Ich selbst hatte einige Muscheln in meinem Teich.Musste aber leider auch recht schnell den Tod feststellen. Danach habe ich den Muscheln das erspart. 

Wie die Tiere ohne die Symbiose mit dem Bitterling klar kommen konnte mir auch niemand sagen genau sagen,lediglich dass beide Parteien sich zur Vermehrung brauchen aber das war bereits bekannt. 
Ob das "tägliche" Leben der Muschel ohne Bitterlinge eingeschränkt wird oder ihr das gar nichts macht entzieht sich meiner Kenntnis.


----------



## Taxidermist (8. November 2011)

*AW: Aquarium mit EINHEIMISCHEN Fischen*



> Ich selbst hatte einige Muscheln in meinem Teich.Musste aber leider auch recht schnell den Tod feststellen. Danach habe ich den Muscheln das erspart.



Wenn du den Tod feststellen kannst, dann bist du wenigstens auf der sicheren Seite und kannst die Abgänge entfernen.
Schlimmer ist es wenn man deren ableben nicht bemerkt, dann kann bei
einigen toten Exemplaren, auch gerne mal der Teich, oder auch das Aquarium umkippen!
Da kommt selbst bei nur wenigen toten Muscheln, einiges an sich zersetzender, hochgiftiger Biomasse zusammen und die Eigenart der Tierchen ist es nun mal relativ unauffällig zu sein, so dass es oft nicht auffällt wenn sie sterben.



> Ob das "tägliche" Leben der Muschel ohne Bitterlinge eingeschränkt wird  oder ihr das gar nichts macht entzieht sich meiner Kenntnis.

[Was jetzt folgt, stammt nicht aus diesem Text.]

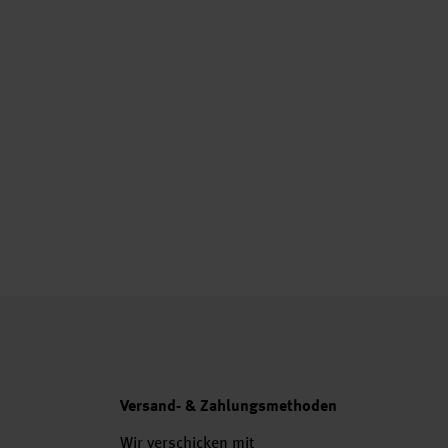
Versand- & Zahlungsmethoden
Wir verschicken mit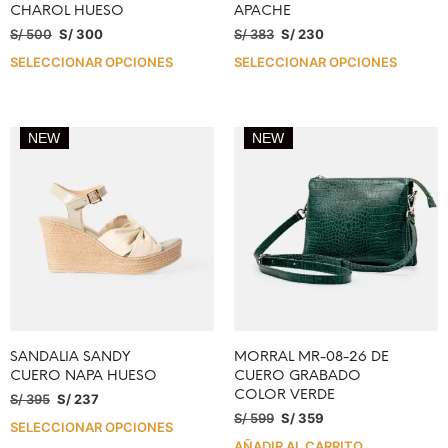
CHAROL HUESO
APACHE
S/
500
S/
300
S/
383
S/
230
SELECCIONAR OPCIONES
SELECCIONAR OPCIONES
NEW
NEW
SANDALIA SANDY
MORRAL MR-08-26 DE
CUERO NAPA HUESO
CUERO GRABADO
COLOR VERDE
S/
395
S/
237
S/
599
S/
359
SELECCIONAR OPCIONES
AÑADIR AL CARRITO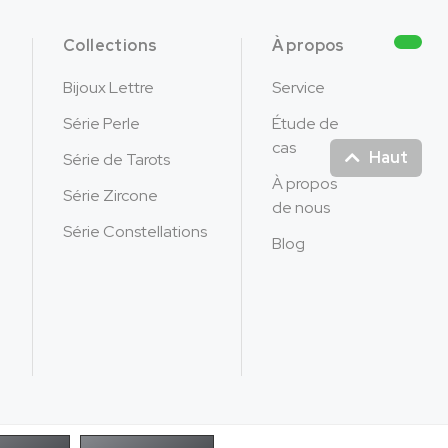
Collections
À propos
Bijoux Lettre
Service
Série Perle
Étude de
cas
Haut
Série de Tarots
À propos
Série Zircone
de nous
Série Constellations
Blog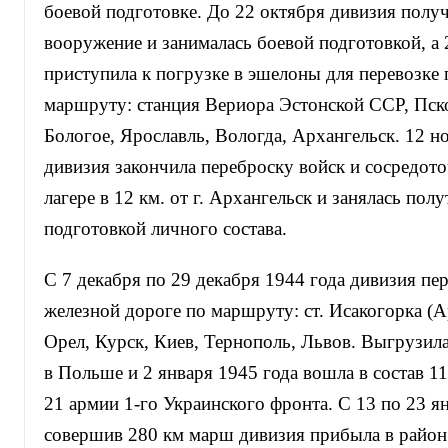
боевой подготовке. До 22 октября дивизия получ
вооружение и занималась боевой подготовкой, а 
приступила к погрузке в эшелоны для перевозке 
маршруту: станция Вериора Эстонской ССР, Пско
Бологое, Ярославль, Вологда, Архангельск. 12 н
дивизия закончила переброску войск и сосредот
лагере в 12 км. от г. Архангельск и занялась по
подготовкой личного состава.
С 7 декабря по 29 декабря 1944 года дивизия пе
железной дороге по маршруту: ст. Исакогорка (А
Орел, Курск, Киев, Тернополь, Львов. Выгрузил
в Польше и 2 января 1945 года вошла в состав 1
21 армии 1-го Украинского фронта. С 13 по 23 я
совершив 280 км марш дивизия прибыла в район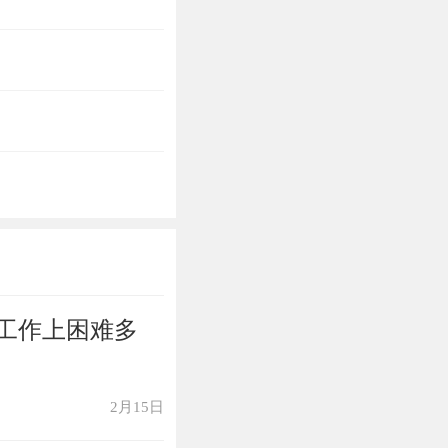
工作上困难多
2月15日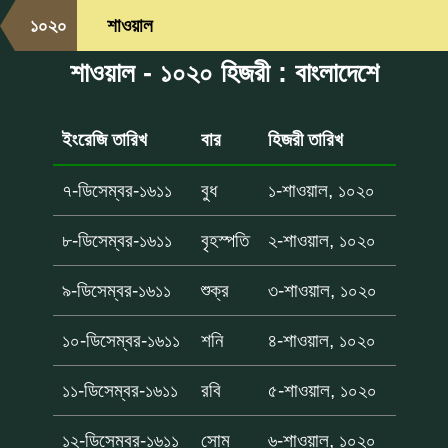
১০২০
শাওয়াল
শাওয়াল - ১০২০ হিজরী : বাংলাদেশে
ইংরেজি তারিখ
বার
হিজরী তারিখ
৭-ডিসেম্বর-১৬১১
বুধ
১-শাওয়াল, ১০২০
৮-ডিসেম্বর-১৬১১
বৃহস্পতি
২-শাওয়াল, ১০২০
৯-ডিসেম্বর-১৬১১
শুক্র
৩-শাওয়াল, ১০২০
১০-ডিসেম্বর-১৬১১
শনি
৪-শাওয়াল, ১০২০
১১-ডিসেম্বর-১৬১১
রবি
৫-শাওয়াল, ১০২০
১২-ডিসেম্বর-১৬১১
সোম
৬-শাওয়াল, ১০২০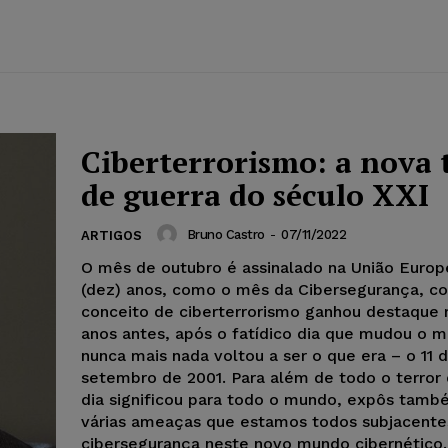
Ciberterrorismo: a nova 
de guerra do século XXI
Bruno Castro
-
07/11/2022
ARTIGOS
O mês de outubro é assinalado na União Europe
(dez) anos, como o mês da Cibersegurança, co
conceito de ciberterrorismo ganhou destaque 
anos antes, após o fatídico dia que mudou o 
nunca mais nada voltou a ser o que era – o 11 
setembro de 2001. Para além de todo o terror
dia significou para todo o mundo, expôs tamb
várias ameaças que estamos todos subjacente
cibersegurança neste novo mundo cibernético.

Keine Angst die vermissen sich nicht, die Symbiose ist keine, da nur der 
Bitterling etwas davon hat und seine Eier geschützt in der Muschel herranreifen!

Taxidermist


----------



## FishHunter80Bln (8. November 2011)

*AW: Aquarium mit EINHEIMISCHEN Fischen*

@ Taxidermist, da muss ich dir leider widersprechen, nach zu lesen ist es hier : http://www.fjls.de/1073.0.html


----------



## Taxidermist (8. November 2011)

*AW: Aquarium mit EINHEIMISCHEN Fischen*

@Fishhunter

Oh, da hast du recht und ich etwas dazu gelernt!

P.S.: Ich finde es gut, wie du versuchst die Leute hier für die Krebspestproblematik
zu interessieren.Seit diesem Garnelen/Krebshype in der Aquaristik besteht wieder erhöhte Gefahr, dass son paar Hirnis z.B. ihre Louisanaflusskrebse in die Natur entlassen

Taxidermist


----------



## FishHunter80Bln (8. November 2011)

*AW: Aquarium mit EINHEIMISCHEN Fischen*

@ Taxidermist, danke!

Ja mir liegt es sehr auf dem Herzen, denn ich weiss was in Vergangenheit alles für Krebse in deutschen Gewässern ausgesetzt wurden und das es nur noch sehr wenige unserer Edelkrebse gibt, denn die rafft sofort die Krebspest dahin.

Wenn ich in Aquarienläden einen Marmorkrebs sehe (dieser vermehrt sich ungeschlechtlich) und dazu noch der Krebspestüberträger schlecht hin ist (durch seine schnelle Vermehrung), kommt es schonmal vor, dass ich sogar die Zooladenleitung darüber aufkläre. Die schauen dann ganz oft entgeistert und leisten meinem Rat folge den Krebs "zu entfernen". 
Allerdings NICHT durch den Porzellanexpress, denn dann hat man gar nichts gewonnen!


----------



## Taxidermist (8. November 2011)

*AW: Aquarium mit EINHEIMISCHEN Fischen*



> schonmal vor, dass ich sogar die Zooladenleitung darüber aufkläre. Die  schauen dann ganz oft entgeistert und leisten meinem Rat folge den Krebs  "zu entfernen".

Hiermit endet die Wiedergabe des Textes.